Da lì è partito un anno di interviste private, solo audio nel mio studio, con tutti loro.

Penso che sia stata una esperienza intensa. La memoria filtra alcune cose, ne ridisegna altre. È stato un percorso lungo di scrittura e di conoscenza approfondita, fatto anche di pagine dolorose della loro vita, come per esempio il raccontare le loro dipendenze passate.

L’eroina ha purtroppo segnato quell’epoca. È un aspetto che fa parte della storia, l’importante è raccontarlo nel modo giusto; io spero di averlo fatto.

Quale altro argomento le piacerebbe trattare per la creazione di un nuovo documentario?

Al momento sto lavorando a un nuovo documentario. Non parlerà di musica, ma tratterà argomenti più personali.

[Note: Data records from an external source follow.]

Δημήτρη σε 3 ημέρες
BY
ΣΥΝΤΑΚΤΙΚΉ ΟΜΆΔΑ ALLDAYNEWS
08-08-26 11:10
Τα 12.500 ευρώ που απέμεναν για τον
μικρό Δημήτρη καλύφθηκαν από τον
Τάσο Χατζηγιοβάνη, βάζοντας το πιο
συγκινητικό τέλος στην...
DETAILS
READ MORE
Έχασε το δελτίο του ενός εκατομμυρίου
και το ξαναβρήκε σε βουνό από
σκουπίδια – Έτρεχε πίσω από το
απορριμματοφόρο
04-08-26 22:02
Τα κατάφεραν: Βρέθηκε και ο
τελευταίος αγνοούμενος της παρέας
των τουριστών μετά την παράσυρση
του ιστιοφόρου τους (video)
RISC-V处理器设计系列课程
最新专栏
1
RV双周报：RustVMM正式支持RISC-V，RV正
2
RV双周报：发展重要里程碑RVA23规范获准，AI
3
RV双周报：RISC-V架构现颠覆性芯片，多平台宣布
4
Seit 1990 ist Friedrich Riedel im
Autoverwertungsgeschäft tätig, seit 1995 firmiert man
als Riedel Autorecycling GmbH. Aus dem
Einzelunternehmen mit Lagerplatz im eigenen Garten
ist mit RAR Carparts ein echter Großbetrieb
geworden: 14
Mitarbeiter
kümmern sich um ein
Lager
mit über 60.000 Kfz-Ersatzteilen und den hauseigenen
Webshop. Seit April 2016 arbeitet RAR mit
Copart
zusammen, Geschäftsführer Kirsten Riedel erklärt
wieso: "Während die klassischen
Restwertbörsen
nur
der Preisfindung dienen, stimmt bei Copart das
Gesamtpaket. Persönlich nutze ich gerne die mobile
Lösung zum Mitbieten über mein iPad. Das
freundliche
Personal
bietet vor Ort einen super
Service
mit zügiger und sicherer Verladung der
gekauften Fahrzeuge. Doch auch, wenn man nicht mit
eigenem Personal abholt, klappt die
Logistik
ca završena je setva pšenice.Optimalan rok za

Sto analizzando degli archivi privati per lavorare su tematiche inerenti la memoria, l’immaginario personale che diventa collettivo.

Adesso sono ancora in sviluppo, non posso dire più.

Ha nuovi progetti per l’avvenire?

Sì, sto scrivendo la sceneggiatura di un film di finzione. Chissà se convincerò i Gaznevada a recitare nuovamente in un mio film! (ride, ndr).

Le domande sono finite, la ringrazio tantissimo. E complimenti ancora per i suoi lavori bellissimi.

Grazie mille, grazie infinite a lei.